- Albany Township, Minnesota Location within the state of Minnesota Albany Township, Minnesota Albany Township, Minnesota (the United States)
- Coordinates: 45°38′N 94°35′W﻿ / ﻿45.633°N 94.583°W
- Country: United States
- State: Minnesota
- County: Stearns

Area
- • Total: 36.6 sq mi (94.9 km^{2})
- • Land: 36.4 sq mi (94.3 km^{2})
- • Water: 0.27 sq mi (0.7 km^{2})
- Elevation: 1,191 ft (363 m)

Population (2010)
- • Total: 980
- • Density: 27/sq mi (10/km^{2})
- Time zone: UTC-6 (Central (CST))
- • Summer (DST): UTC-5 (CDT)
- ZIP code: 56307
- Area code: 320
- FIPS code: 27-00640
- GNIS feature ID: 0663398

= Albany Township, Stearns County, Minnesota =

Albany Township (/ˈɔːlbəni/ AWL-bə-nee) is a township in Stearns County, Minnesota, United States. The population was 980 at the 2010 census. The city of Albany is surrounded by the township.

Albany Township was organized in 1868.

==Geography==
According to the United States Census Bureau, the township (T125N R31W) has a total area of 94.9 km2; 94.3 km2 is land and 0.7 km2, or 0.71%, is water.

Albany Township is located in Township 125 North of the Arkansas Base Line and Range 31 West of the 5th Principal Meridian.

==Demographics==
As of the census of 2000, there were 884 people, 281 households, and 245 families residing in the township. The population density was 23.8 people per square mile (9.2/km^{2}). There were 289 housing units at an average density of 7.8/sq mi (3.0/km^{2}). The racial makeup of the township was 98.64% White, 0.11% African American, 0.23% Asian, 0.45% from other races, and 0.57% from two or more races.

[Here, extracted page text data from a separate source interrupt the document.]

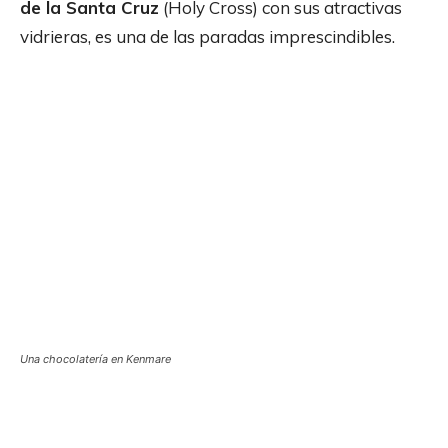
de la Santa Cruz
(Holy Cross) con sus atractivas
vidrieras, es una de las paradas imprescindibles.
Una chocolatería en Kenmare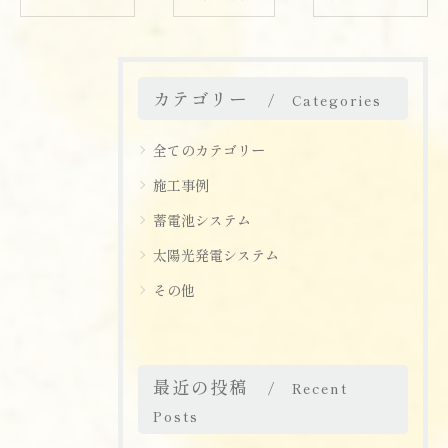
カテゴリー
Categories
全てのカテゴリー
施工事例
蓄電池システム
太陽光発電システム
その他
最近の投稿
Recent
Posts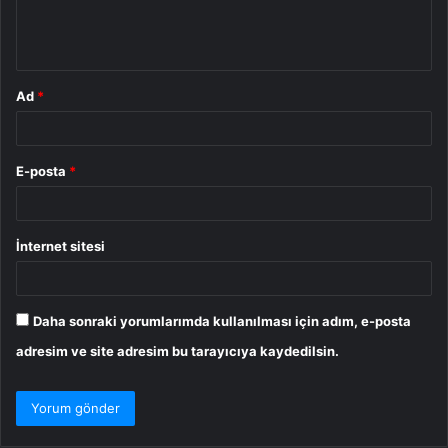
m
*
Ad
*
E-posta
*
İnternet sitesi
Daha sonraki yorumlarımda kullanılması için adım, e-posta
adresim ve site adresim bu tarayıcıya kaydedilsin.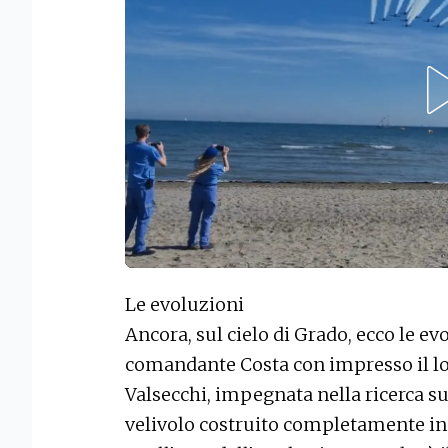
Le evoluzioni
Ancora, sul cielo di Grado, ecco le evo
comandante Costa con impresso il l
Valsecchi, impegnata nella ricerca sul
velivolo costruito completamente in 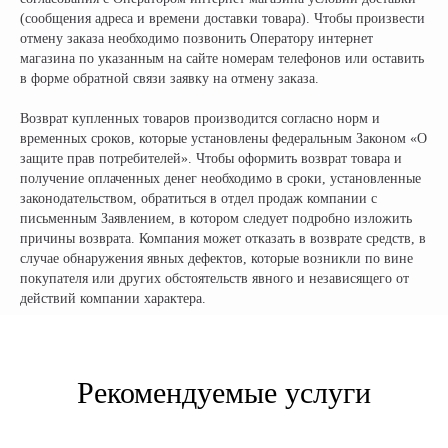
(сообщения адреса и времени доставки товара). Чтобы произвести
отмену заказа необходимо позвонить Оператору интернет
магазина по указанным на сайте номерам телефонов или оставить
в форме обратной связи заявку на отмену заказа.
Возврат купленных товаров производится согласно норм и
временных сроков, которые установлены федеральным Законом «О
защите прав потребителей». Чтобы оформить возврат товара и
получение оплаченных денег необходимо в сроки, установленные
законодательством, обратиться в отдел продаж компании с
письменным Заявлением, в котором следует подробно изложить
причины возврата. Компания может отказать в возврате средств, в
случае обнаружения явных дефектов, которые возникли по вине
покупателя или других обстоятельств явного и независящего от
действий компании характера.
Официальный поставщик всех
брендов электротранспорта
Рекомендуемые услуги
КОМПАНИЯ:
РАЗДЕЛЫ КАТАЛОГА: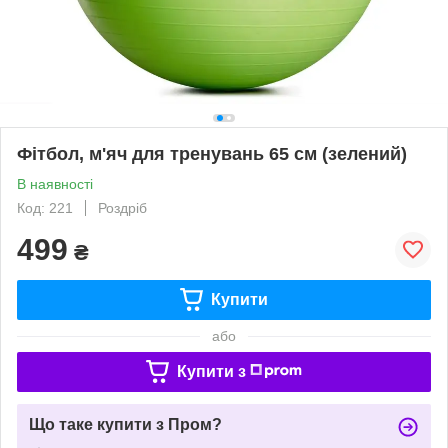
Фітбол, м'яч для тренувань 65 см (зелений)
В наявності
Код: 221
Роздріб
499
₴
Купити
або
Купити з
Що таке купити з Пром?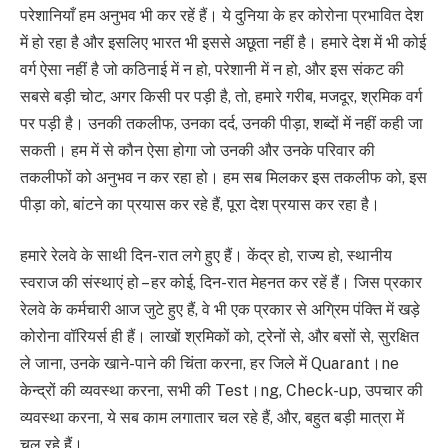
परेशानियाँ हम अनुभव भी कर रहें हैं। ये दुनिया के हर कोरोना प्रभावित देश
में हो रहा है और इसलिए भारत भी इससे अछूता नहीं है। हमारे देश में भी कोई
वर्ग ऐसा नहीं है जो कठिनाई में न हो, परेशानी में न हो, और इस संकट की
सबसे बड़ी चोट, अगर किसी पर पड़ी है, तो, हमारे गरीब, मजदूर, श्रमिक वर्ग
पर पड़ी है। उनकी तकलीफ, उनका दर्द, उनकी पीड़ा, शब्दों में नहीं कही जा
सकती। हम में से कौन ऐसा होगा जो उनकी और उनके परिवार की
तकलीफों को अनुभव न कर रहा हो। हम सब मिलकर इस तकलीफ को, इस
पीड़ा को, बांटने का प्रयास कर रहे हैं, पूरा देश प्रयास कर रहा है।
हमारे रेलवे के साथी दिन-रात लगे हुए हैं। केंद्र हो, राज्य हो, स्थानीय
स्वराज की संस्थाएं हो – हर कोई, दिन-रात मेहनत कर रहें हैं। जिस प्रकार
रेलवे के कर्मचारी आज जुटे हुए हैं, वे भी एक प्रकार से अग्रिम पंक्ति में खड़े
कोरोना वॉरियर्स ही हैं। लाखों श्रमिकों को, ट्रेनों से, और बसों से, सुरक्षित
ले जाना, उनके खाने-पाने की चिंता करना, हर जिले में Quarant।ne
केन्द्रों की व्यवस्था करना, सभी की Test।ng, Check-up, उपचार की
व्यवस्था करना, ये सब काम लगातार चल रहे हैं, और, बहुत बड़ी मात्रा में
चल रहे हैं।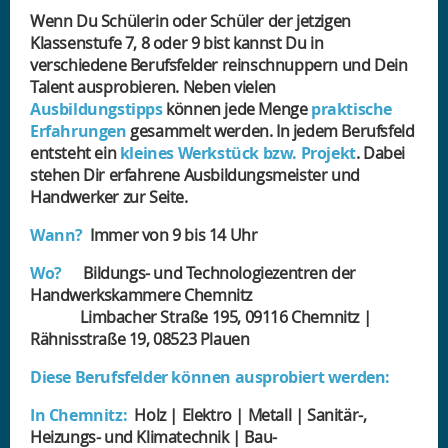
Wenn Du Schülerin oder Schüler der jetzigen
Klassenstufe 7, 8 oder 9 bist kannst Du in
verschiedene Berufsfelder reinschnuppern und Dein
Talent ausprobieren. Neben vielen
Ausbildungstipps
können jede Menge
praktische
Erfahrungen
gesammelt werden. In jedem Berufsfeld
entsteht ein
kleines Werkstück bzw. Projekt
. Dabei
stehen Dir erfahrene Ausbildungsmeister und
Handwerker zur Seite.
Wann?
Immer von 9 bis 14 Uhr
Wo?
Bildungs- und Technologiezentren der
Handwerkskammere Chemnitz
Limbacher Straße 195, 09116 Chemnitz |
Rähnisstraße 19, 08523 Plauen
Diese Berufsfelder können ausprobiert werden:
In Chemnitz:
Holz | Elektro | Metall | Sanitär-,
Heizungs- und Klimatechnik | Bau-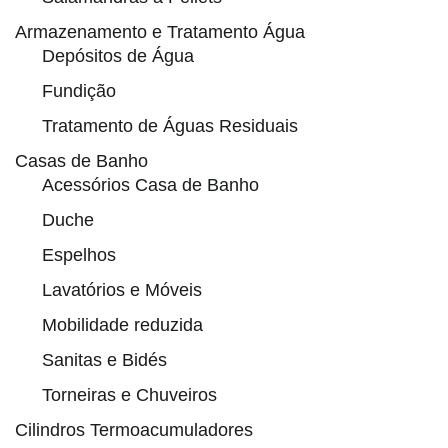
Armazenamento e Tratamento Água
Depósitos de Água
Fundição
Tratamento de Águas Residuais
Casas de Banho
Acessórios Casa de Banho
Duche
Espelhos
Lavatórios e Móveis
Mobilidade reduzida
Sanitas e Bidés
Torneiras e Chuveiros
Cilindros Termoacumuladores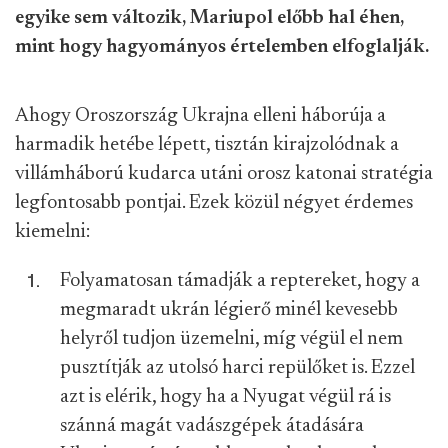
egyike sem változik, Mariupol előbb hal éhen,
mint hogy hagyományos értelemben elfoglalják.
Ahogy Oroszország Ukrajna elleni háborúja a
harmadik hetébe lépett, tisztán kirajzolódnak a
villámháború kudarca utáni orosz katonai stratégia
legfontosabb pontjai. Ezek közül négyet érdemes
kiemelni:
Folyamatosan támadják a reptereket, hogy a
megmaradt ukrán légierő minél kevesebb
helyről tudjon üzemelni, míg végül el nem
pusztítják az utolsó harci repülőket is. Ezzel
azt is elérik, hogy ha a Nyugat végül rá is
szánná magát vadászgépek átadására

Hispanic or Latino of any race were 0.23% of the population.

There were 281 households, out of which 47.7% had children under the age of 18 living with them, 79.7% were married couples living together, 3.2% had a female householder with no husband present, and 12.5% were non-families. 10.7% of all households were made up of individuals, and 2.8% had someone living alone who was 65 years of age or older. The average household size was 3.13 and the average family size was 3.39.

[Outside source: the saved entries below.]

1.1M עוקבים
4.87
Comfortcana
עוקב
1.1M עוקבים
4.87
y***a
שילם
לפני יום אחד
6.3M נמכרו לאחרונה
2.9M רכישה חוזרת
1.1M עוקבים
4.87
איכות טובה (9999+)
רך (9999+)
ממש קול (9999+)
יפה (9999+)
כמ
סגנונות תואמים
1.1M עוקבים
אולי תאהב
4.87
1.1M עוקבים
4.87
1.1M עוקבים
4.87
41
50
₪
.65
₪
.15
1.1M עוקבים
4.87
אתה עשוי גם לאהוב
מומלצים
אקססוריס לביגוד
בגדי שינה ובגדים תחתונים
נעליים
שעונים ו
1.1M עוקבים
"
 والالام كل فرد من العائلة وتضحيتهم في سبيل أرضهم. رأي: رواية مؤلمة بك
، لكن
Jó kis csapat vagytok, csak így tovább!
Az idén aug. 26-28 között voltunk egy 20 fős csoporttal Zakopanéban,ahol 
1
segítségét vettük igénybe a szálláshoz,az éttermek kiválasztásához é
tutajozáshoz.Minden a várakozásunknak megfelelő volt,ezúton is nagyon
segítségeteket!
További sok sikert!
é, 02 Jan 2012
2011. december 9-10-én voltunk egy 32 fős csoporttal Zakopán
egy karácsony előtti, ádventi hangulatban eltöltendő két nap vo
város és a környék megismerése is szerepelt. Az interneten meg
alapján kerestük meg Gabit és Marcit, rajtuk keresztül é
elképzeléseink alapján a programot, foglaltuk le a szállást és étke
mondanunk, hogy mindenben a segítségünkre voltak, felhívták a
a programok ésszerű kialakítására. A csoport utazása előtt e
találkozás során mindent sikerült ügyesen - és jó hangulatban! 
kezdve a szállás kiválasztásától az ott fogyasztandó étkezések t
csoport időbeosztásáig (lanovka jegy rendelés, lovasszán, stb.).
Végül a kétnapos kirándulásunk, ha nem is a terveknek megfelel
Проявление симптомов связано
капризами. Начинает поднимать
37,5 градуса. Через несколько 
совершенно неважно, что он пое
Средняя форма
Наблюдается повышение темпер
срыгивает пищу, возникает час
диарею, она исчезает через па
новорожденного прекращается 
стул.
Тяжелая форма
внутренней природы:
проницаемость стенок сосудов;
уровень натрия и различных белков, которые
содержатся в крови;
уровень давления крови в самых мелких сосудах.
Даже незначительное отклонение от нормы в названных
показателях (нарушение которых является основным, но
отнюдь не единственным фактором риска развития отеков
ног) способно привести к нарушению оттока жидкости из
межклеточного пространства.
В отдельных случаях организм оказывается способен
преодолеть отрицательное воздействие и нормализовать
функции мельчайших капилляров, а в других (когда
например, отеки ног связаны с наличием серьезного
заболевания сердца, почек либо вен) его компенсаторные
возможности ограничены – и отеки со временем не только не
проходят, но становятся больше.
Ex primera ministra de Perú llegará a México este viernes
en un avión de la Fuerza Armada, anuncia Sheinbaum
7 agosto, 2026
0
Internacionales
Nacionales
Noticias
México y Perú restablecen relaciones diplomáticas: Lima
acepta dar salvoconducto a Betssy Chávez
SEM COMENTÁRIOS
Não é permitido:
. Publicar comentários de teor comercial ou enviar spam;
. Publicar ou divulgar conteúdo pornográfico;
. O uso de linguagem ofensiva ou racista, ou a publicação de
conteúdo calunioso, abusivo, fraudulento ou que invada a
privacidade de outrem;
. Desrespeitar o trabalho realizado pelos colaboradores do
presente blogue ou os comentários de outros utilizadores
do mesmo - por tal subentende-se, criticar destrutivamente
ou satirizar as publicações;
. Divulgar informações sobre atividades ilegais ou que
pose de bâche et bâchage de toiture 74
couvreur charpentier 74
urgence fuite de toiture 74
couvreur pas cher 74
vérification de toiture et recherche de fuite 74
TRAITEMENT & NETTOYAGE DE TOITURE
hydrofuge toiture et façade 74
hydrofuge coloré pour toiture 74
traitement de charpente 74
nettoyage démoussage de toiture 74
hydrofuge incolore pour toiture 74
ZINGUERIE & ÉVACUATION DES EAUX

In the township the population was spread out, with 32.0% under the age of 18, 7.8% from 18 to 24, 26.1% from 25 to 44, 24.4% from 45 to 64, and 9.6% who were 65 years of age or older. The median age was 35 years. For every 100 females, there were 109.0 males. For every 100 females age 18 and over, there were 113.1 males.

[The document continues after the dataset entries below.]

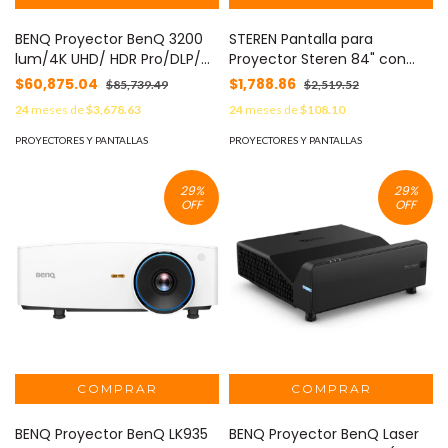
BENQ Proyector BenQ 3200
STEREN Pantalla para
lum/4K UHD/ HDR Pro/DLP/
Proyector Steren 84" con
USB Tipo C MOD: W4100i
Tripie MOD: PRO-014
$60,875.04
$1,788.86
$85,739.49
$2,519.52
24
meses de
$3,678.63
24
meses de
$108.10
PROYECTORES Y PANTALLAS
PROYECTORES Y PANTALLAS
29
%
29
%
OFF
OFF
BENQ Proyector BenQ LK935
BENQ Proyector BenQ Laser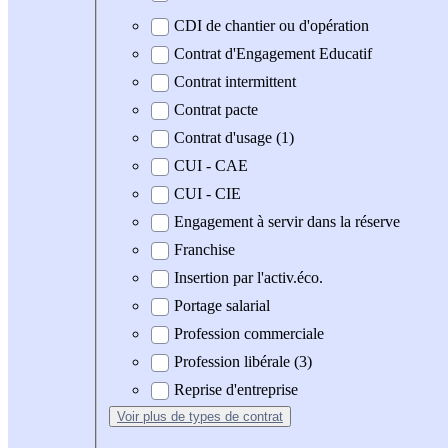
CDI de chantier ou d'opération
Contrat d'Engagement Educatif
Contrat intermittent
Contrat pacte
Contrat d'usage (1)
CUI - CAE
CUI - CIE
Engagement à servir dans la réserve
Franchise
Insertion par l'activ.éco.
Portage salarial
Profession commerciale
Profession libérale (3)
Reprise d'entreprise
Voir plus
de types de contrat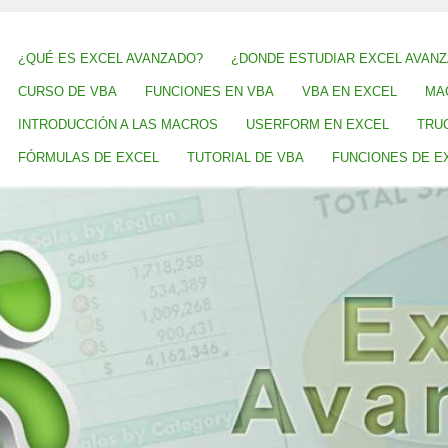
¿QUÉ ES EXCEL AVANZADO?
¿DONDE ESTUDIAR EXCEL AVAN
CURSO DE VBA
FUNCIONES EN VBA
VBA EN EXCEL
MA
INTRODUCCIÓN A LAS MACROS
USERFORM EN EXCEL
TRU
FÓRMULAS DE EXCEL
TUTORIAL DE VBA
FUNCIONES DE E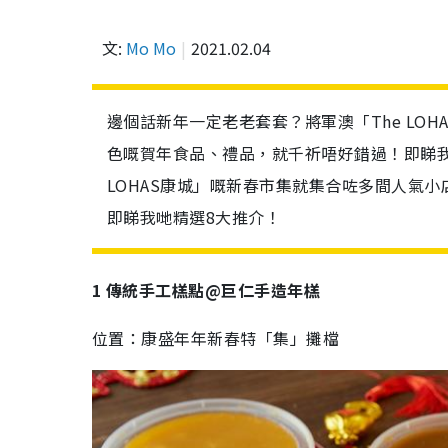
文:
Mo Mo
2021.02.04
邊個話新年一定老老套套？將軍澳「The LO
色嘅賀年食品、禮品，就千祈唔好錯過！即睇我
LOHAS康城」嘅新春市集就集合咗多間人氣
即睇我哋精選8大推介！
1 傳統手工榚點@巨仁手造年榚
位置：康盛年年新春特「集」攤檔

The median income for a household in the township was $47,656, and the median income for a family was $52,750. Males had a median income of $32,917 versus $22,396 for females. The per capita income for the township was $16,572. About 5.1% of families and 6.8% of the population were below the poverty line, including 5.8% of those under age 18 and 7.7% of those age 65 or over.